We got 4 rhea eggs and incubated them. Only one hatched unfortunately and it is nearly 2 weeks old now. Obviously it doesn't have a parent of any siblings to imitate so its been a real struggle to get it to eat anything. We incubate chicken eggs all the time and they are really easy to teach how to peck and eat, but this rhea is totally different.

Just wondering, or hoping, if anyone on here has had experience with raising rhea chicks and could offer any helpful advice. We are currently having to feed it via syringe to ensure that its getting food.

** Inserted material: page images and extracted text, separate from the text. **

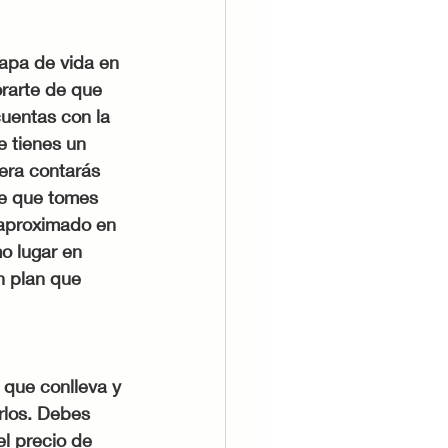
apa de vida en 
orarte de que 
uentas con la 
 tienes un 
era contarás 
te que tomes 
 aproximado en 
o lugar en 
n plan que 
que conlleva y 
rlos. Debes 
l precio de 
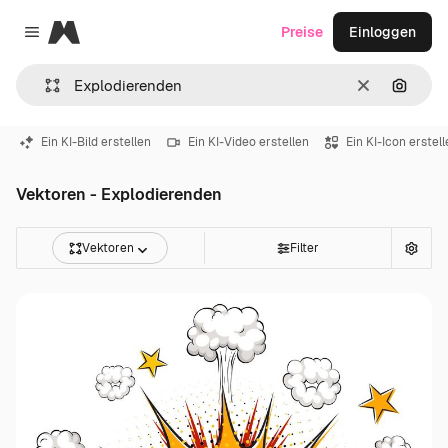
Magnific
Preise
Einloggen
Close menu
Löschen
Nach B
Ein KI-Bild erstellen
Ein KI-Video erstellen
Ein KI-Icon erstel
Vektoren - Explodierenden
Vektoren
Filter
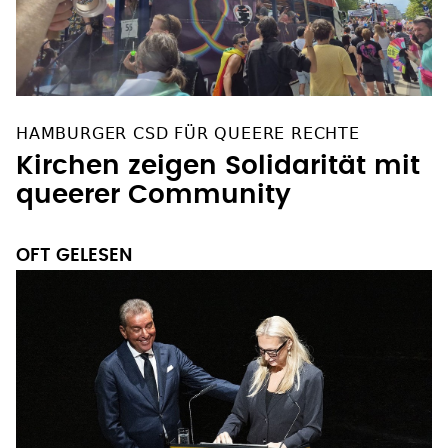
HAMBURGER CSD FÜR QUEERE RECHTE
Kirchen zeigen Solidarität mit
queerer Community
OFT GELESEN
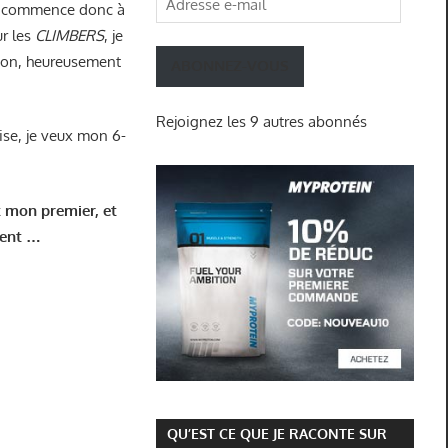
e commence donc à
e-
ur les
CLIMBERS
, je
mail
s bon, heureusement
ABONNEZ-VOUS
Rejoignez les 9 autres abonnés
rise, je veux mon 6-
t mon premier, et
ulent …
QU’EST CE QUE JE RACONTE SUR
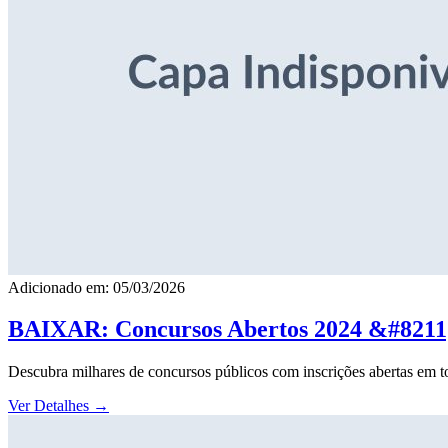
Adicionado em: 05/03/2026
BAIXAR: Concursos Abertos 2024 &#8211; 
Descubra milhares de concursos públicos com inscrições abertas em to
Ver Detalhes
→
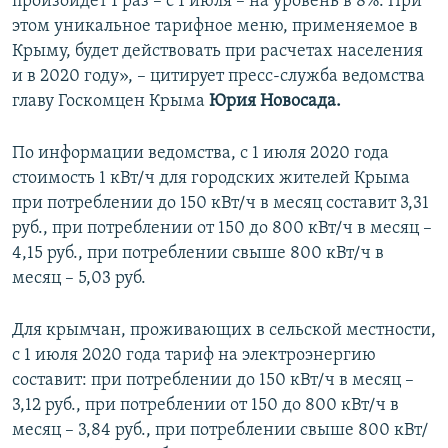
произойдет 1 раз – с 1 июля – на уровень в 8%. При
этом уникальное тарифное меню, применяемое в
Крыму, будет действовать при расчетах населения
и в 2020 году», – цитирует пресс-служба ведомства
главу Госкомцен Крыма
Юрия Новосада.
По информации ведомства, с 1 июля 2020 года
стоимость 1 кВт/ч для городских жителей Крыма
при потреблении до 150 кВт/ч в месяц составит 3,31
руб., при потреблении от 150 до 800 кВт/ч в месяц –
4,15 руб., при потреблении свыше 800 кВт/ч в
месяц – 5,03 руб.
Для крымчан, проживающих в сельской местности,
с 1 июля 2020 года тариф на электроэнергию
составит: при потреблении до 150 кВт/ч в месяц –
3,12 руб., при потреблении от 150 до 800 кВт/ч в
месяц – 3,84 руб., при потреблении свыше 800 кВт/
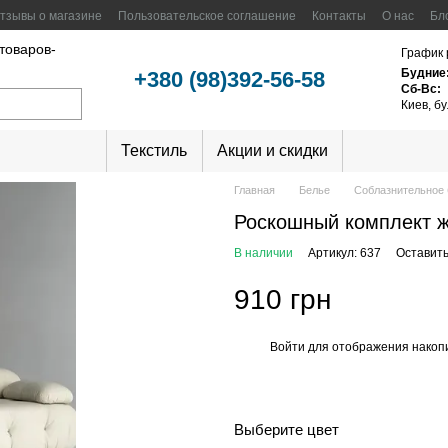
тзывы о магазине
Пользовательское соглашение
Контакты
О нас
Бл
 товаров-
График 
Будние
+380 (98)392-56-58
Сб-Вс:
Киев, б
Текстиль
Акции и скидки
Главная
Белье
Соблазнительное 
Роскошный комплект ж
В наличии
Артикул: 637
Оставить
910 грн
Войти
для отображения накопи
%
Выберите цвет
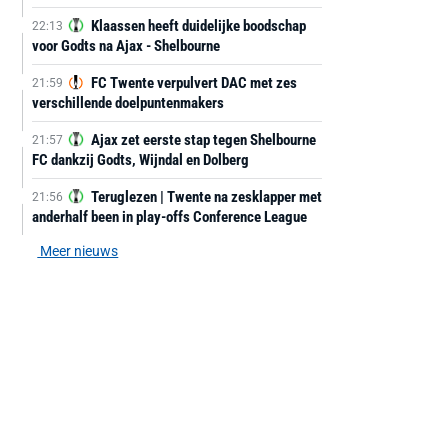
Klaassen heeft duidelijke boodschap
22:13
voor Godts na Ajax - Shelbourne
FC Twente verpulvert DAC met zes
21:59
verschillende doelpuntenmakers
Ajax zet eerste stap tegen Shelbourne
21:57
FC dankzij Godts, Wijndal en Dolberg
Teruglezen | Twente na zesklapper met
21:56
anderhalf been in play-offs Conference League
Meer nieuws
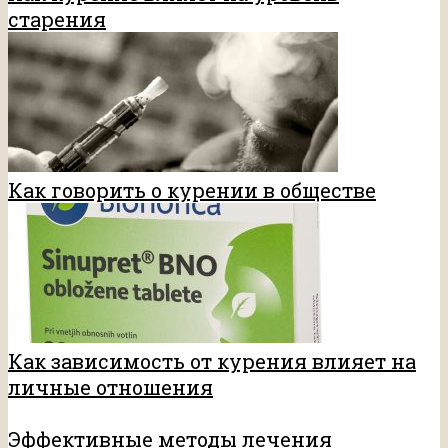
старения
Как говорить о курении в обществе
Как зависимость от курения влияет на
личные отношения
Эффективные методы лечения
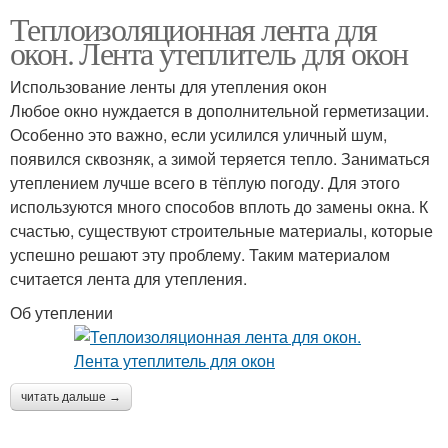
Теплоизоляционная лента для
окон. Лента утеплитель для окон
Использование ленты для утепления окон
Любое окно нуждается в дополнительной герметизации.
Особенно это важно, если усилился уличный шум,
появился сквозняк, а зимой теряется тепло. Заниматься
утеплением лучше всего в тёплую погоду. Для этого
используются много способов вплоть до замены окна. К
счастью, существуют строительные материалы, которые
успешно решают эту проблему. Таким материалом
считается лента для утепления.
Об утеплении
читать дальше →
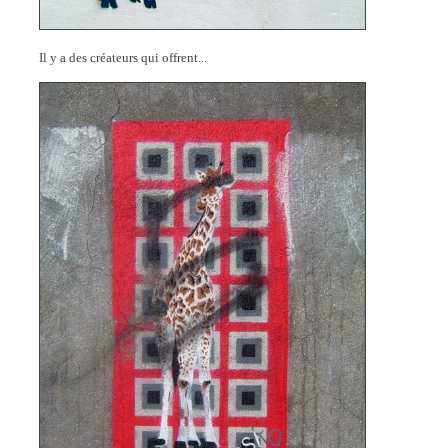
Il y a des créateurs qui offrent...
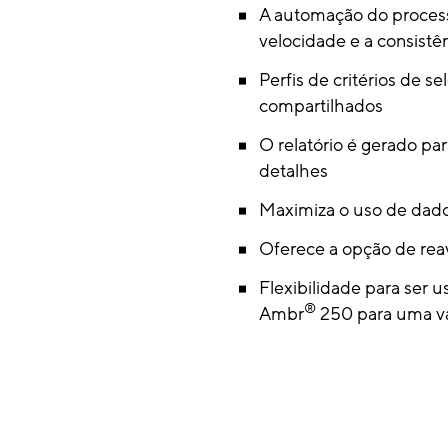
A automação do process
velocidade e a consistê
Perfis de critérios de 
compartilhados
O relatório é gerado para
detalhes
Maximiza o uso de dad
Oferece a opção de rea
Flexibilidade para ser
®
Ambr
250 para uma va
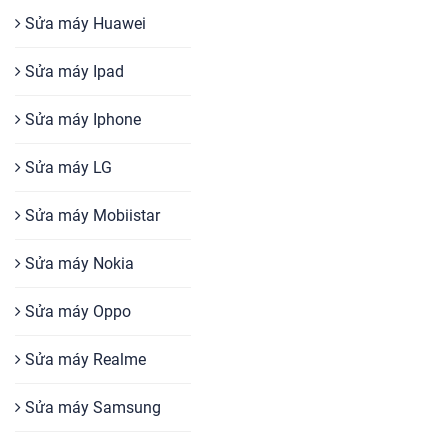
Sửa máy Huawei
Sửa máy Ipad
Sửa máy Iphone
Sửa máy LG
Sửa máy Mobiistar
Sửa máy Nokia
Sửa máy Oppo
Sửa máy Realme
Sửa máy Samsung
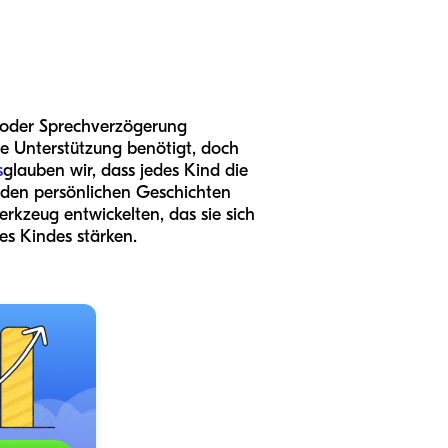
- oder Sprechverzögerung
che Unterstützung benötigt, doch
s
glauben wir, dass jedes Kind die
 den persönlichen Geschichten
rkzeug entwickelten, das sie sich
es Kindes stärken.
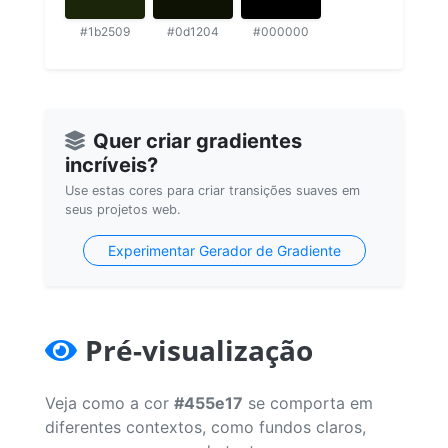
#1b2509
#0d1204
#000000
Quer criar gradientes
incríveis?
Use estas cores para criar transições suaves em
seus projetos web.
Experimentar Gerador de Gradiente
Pré-visualização
Veja como a cor
#455e17
se comporta em
diferentes contextos, como fundos claros,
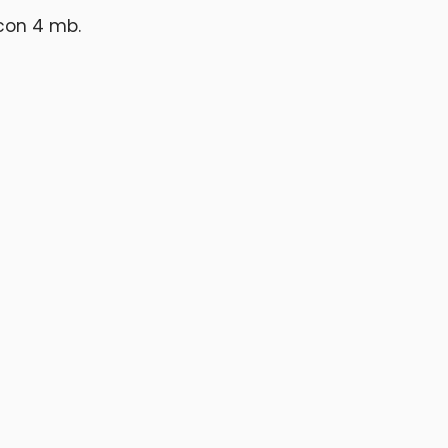
 con 4 mb.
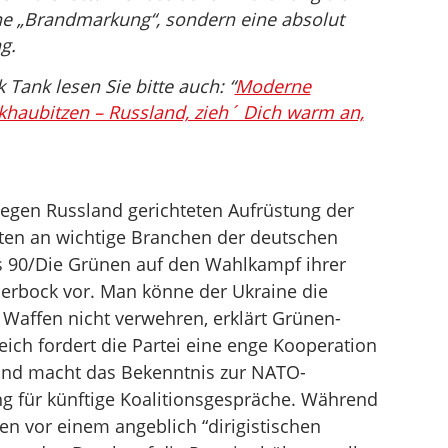
ine „Brandmarkung“, sondern eine absolut
g.
Tank lesen Sie bitte auch: “
Moderne
khaubitzen – Russland, zieh´ Dich warm an,
gegen Russland gerichteten Aufrüstung der
ten an wichtige Branchen der deutschen
is 90/Die Grünen auf den Wahlkampf ihrer
erbock vor. Man könne der Ukraine die
 Waffen nicht verwehren, erklärt Grünen-
eich fordert die Partei eine enge Kooperation
und macht das Bekenntnis zur NATO-
ng für künftige Koalitionsgespräche. Während
n vor einem angeblich “dirigistischen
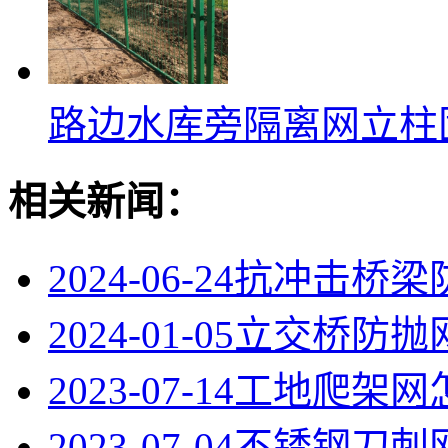
路边水库旁隔离网立柱
相关新闻：
2024-06-24
抗冲击桥梁
2024-01-05
立交桥防抛
2023-07-14
工地爬架网
2023-07-04
不锈钢刀刺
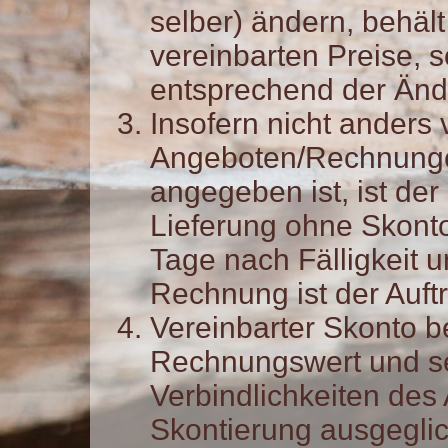
selber) ändern, behält
vereinbarten Preise, 
entsprechend der Än
Insofern nicht anders 
Angeboten/Rechnunge
angegeben ist, ist de
Lieferung ohne Skonto
Tage nach Fälligkeit
Rechnung ist der Auft
Vereinbarter Skonto b
Rechnungswert und set
Verbindlichkeiten des
Skontierung ausgeglic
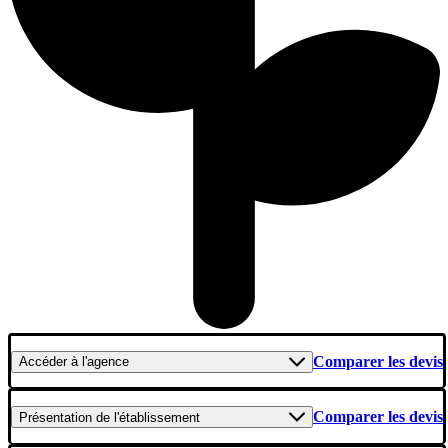
Comparer les devis
Accéder
à l'agence
Comparer les devis
Présentation
de l'établissement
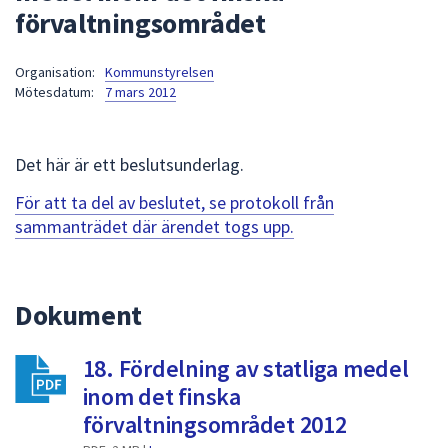
förvaltningsområdet
att
presenteras
under
Organisation:
Kommunstyrelsen
Mötesdatum:
7 mars 2012
fältet.
Använd
piltangenterna
Det här är ett beslutsunderlag.
för
att
För att ta del av beslutet, se protokoll från
navigera
sammanträdet där ärendet togs upp.
mellan
sökförslagen
och
Dokument
enter
för
att
18. Fördelning av statliga medel
välja
inom det finska
något
förvaltningsområdet 2012
av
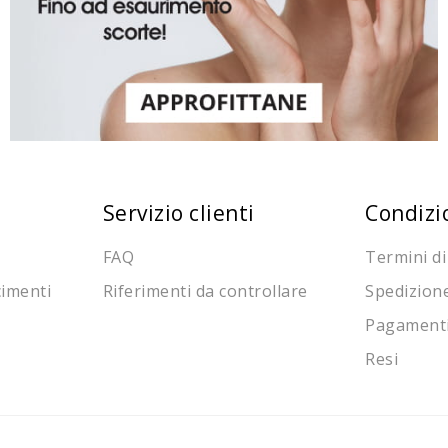
Servizio clienti
Condizi
FAQ
Termini di
cimenti
Riferimenti da controllare
Spedizion
Pagament
Resi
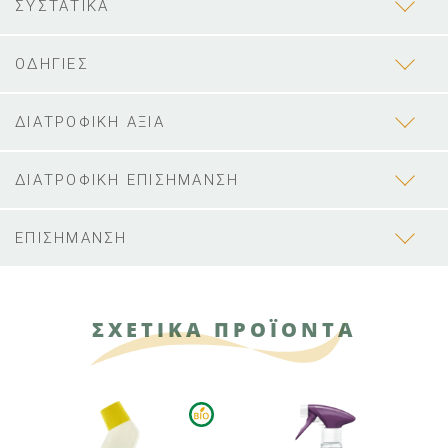
ΣΥΣΤΑΤΙΚΑ
ΟΔΗΓΙΕΣ
ΔΙΑΤΡΟΦΙΚΗ ΑΞΙΑ
ΔΙΑΤΡΟΦΙΚΗ ΕΠΙΣΗΜΑΝΣΗ
ΕΠΙΣΗΜΑΝΣΗ
ΣΧΕΤΙΚΑ ΠΡΟΪΟΝΤΑ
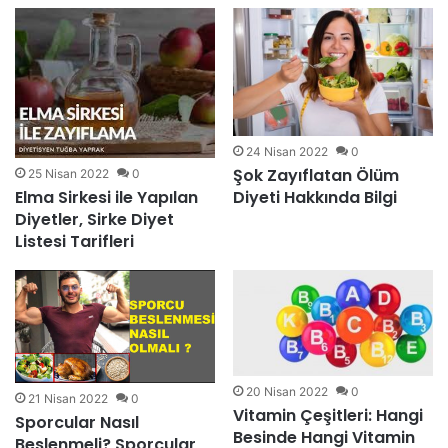
24 Nisan 2022
0
Şok Zayıflatan Ölüm
25 Nisan 2022
0
Diyeti Hakkında Bilgi
Elma Sirkesi ile Yapılan
Diyetler, Sirke Diyet
Listesi Tarifleri
20 Nisan 2022
0
21 Nisan 2022
0
Vitamin Çeşitleri: Hangi
Sporcular Nasıl
Besinde Hangi Vitamin
Beslenmeli? Sporcular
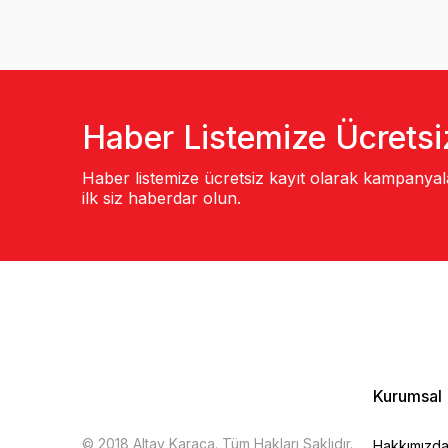
Haber Listemize Ücretsi
Haber listemize ücretsiz kayıt olarak kampanya
ilk siz haberdar olun.
Kurumsal
© 2018 Altay Karaca. Tüm Hakları Saklıdır.
Hakkımızd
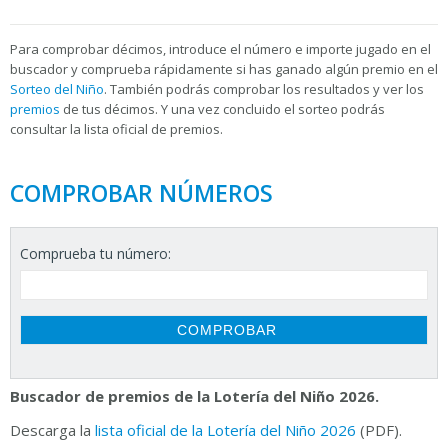
Para
comprobar décimos, introduce el número e importe jugado en el
buscador y comprueba rápidamente si has ganado algún premio en el
Sorteo del Niño
. También podrás comprobar los resultados y ver los
premios
de tus décimos. Y una vez concluido el sorteo podrás
consultar la
lista oficial de premios.
COMPROBAR NÚMEROS
Comprueba tu número:
Buscador de premios de la Lotería del Niño 2026.
Descarga la
lista oficial de la Lotería del Niño 2026
(PDF).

We've got some more rhea eggs in incubator now with the hopes of giving our little one a friend in about a months time. 

Cheers

Maxine


----------



## miss_ferret (Feb 4, 2010)

i love rhea's but iv never kept one so cant offer any first hand advice, but a lot of 'open farms' (think thats the term) and the like keep and breed them, so you could try calling one of those and seeing if they can help. sorry cant be more help : victory:


----------



## wohic (Jun 19, 2006)

Turkeys are finicky to get feeding , look about at what they peck at . with turkeys we add silver sugar balls to their food as they like shiny things, you could also try adding a few mealworms to their food as it may go for the movement


----------



## wohic (Jun 19, 2006)

Oh just thought of something else, try chopped greens and hard boiled egg, and try offering it on a piece of white towel.......


----------



## Loderuna (Mar 9, 2010)

How about putting it with the chicken chicks or chickens? It might get the hang of it from watching them?


----------



## ftrz00kpr (Feb 8, 2010)

Thanks, I will try that.

We put a full grown chicken in with it, and the rhea didn't seem to mind having the chicken in there, just sort of followed it around. But then we went back about 20 minutes later and the rhea had chicken feathers in its mouth. So that plan didn't work! Then we tried putting a little chick in there, but the rhea just pecked at it. Someone told us that they could die of boredom, so we are always getting it out and letting it wander around and letting it interact with us, its not afraid of people at all!

We've got a little 'animal farm' I guess you could call it for people to look around. We've got various rare breed chickens, turkeys, donkeys, goats, kune kune pigs, meerkats, ferrets and various other little things. We originally wanted quite a few rhea as it would make a nice addition, we just hope this one does ok!


----------